匠の蔵~words of meister~の放送

萬力屋【工芸品 大分】 匠:岡本秀昭さん
2011年05月28日(土)オンエア
土塀と石垣の調和がとれた風情ある石畳の坂道に、別府湾を見下ろす杵築城の勇姿が美しい城下町・杵築市で、明治10年から、檜曲輪(ひのきまげわ)と呼ばれる蒸篭(せいろ)や篩(ふるい)など、昔ながらの生活に根付いた工芸品を製作する老舗工房「萬力屋」の4代目、岡本秀昭さん。小学生の頃から父親の後姿を見ながら、その目で技術を盗み、現在は自らの後姿で5代目を継ぐ息子、浩明さんに技術を伝える。「門前の小僧、習わぬ経を読む...ではありませんが、幼い頃から父親の後姿を見て育ちましたので、自然に技術を覚えました。工芸の技術は口で言って伝わるものではありません。自分でやってみて覚えるものですからね」。そんな岡本さんの職人気質な姿勢から生み出される商品は、地元のみならず、日本全国の多くの顧客たちに支持されている。「買って貰った商品を30年後でも修理ができる店でありたいと願い、代々、受け継がれてきた工芸の技術に磨きをかけています。
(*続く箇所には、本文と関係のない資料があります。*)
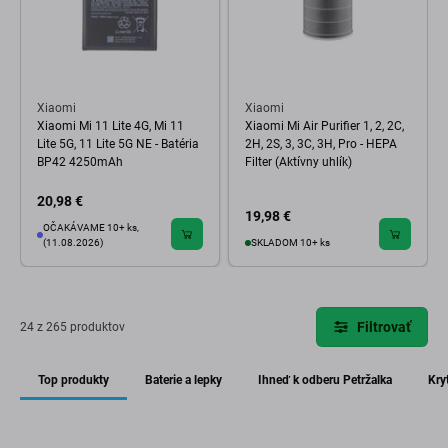
Xiaomi
Xiaomi
Xiaomi Mi 11 Lite 4G, Mi 11
Xiaomi Mi Air Purifier 1, 2, 2C,
Lite 5G, 11 Lite 5G NE - Batéria
2H, 2S, 3, 3C, 3H, Pro - HEPA
BP42 4250mAh
Filter (Aktívny uhlík)
20,98 €
19,98 €
OČAKÁVAME 10+ ks,
(11.08.2026)
SKLADOM 10+ ks
Filtrovať
24 z 265 produktov
Top produkty
Baterie a lepky
Ihneď k odberu Petržalka
Kry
ウチで使う蒸篭は先々代が作ったモノですが、それを私が修理して今でも使っていますからね。お客さんが蒸篭などを張替えできますかと持って来られた時は、これは親父が作ったモノ、爺さんが作ったモノと分かるのですが、そういうウチの商品を長い間使ってくれていることが、この仕事の中で一番嬉しいことです」。そうして岡本さんは、網を張替え、カンナをかけて新品同様にして、蒸篭をお客さんの手に戻す。たくさんの新しい商品を売るよりも、一つの商品を長く使えってもらうことに喜びを見出し、商売抜きに後世まで残る商品製作に励む岡本さんの職人としての姿勢は、杵築城を中心に、南北の高台に武家屋敷があり、その谷間に商人の町が挟まれているという、江戸時代の情景が今も残る杵築の風景に良く似合う。「人に使って貰い、おかしかったと言われないように、生真面目に、キチンとした商品を作る。ただそれだけです」。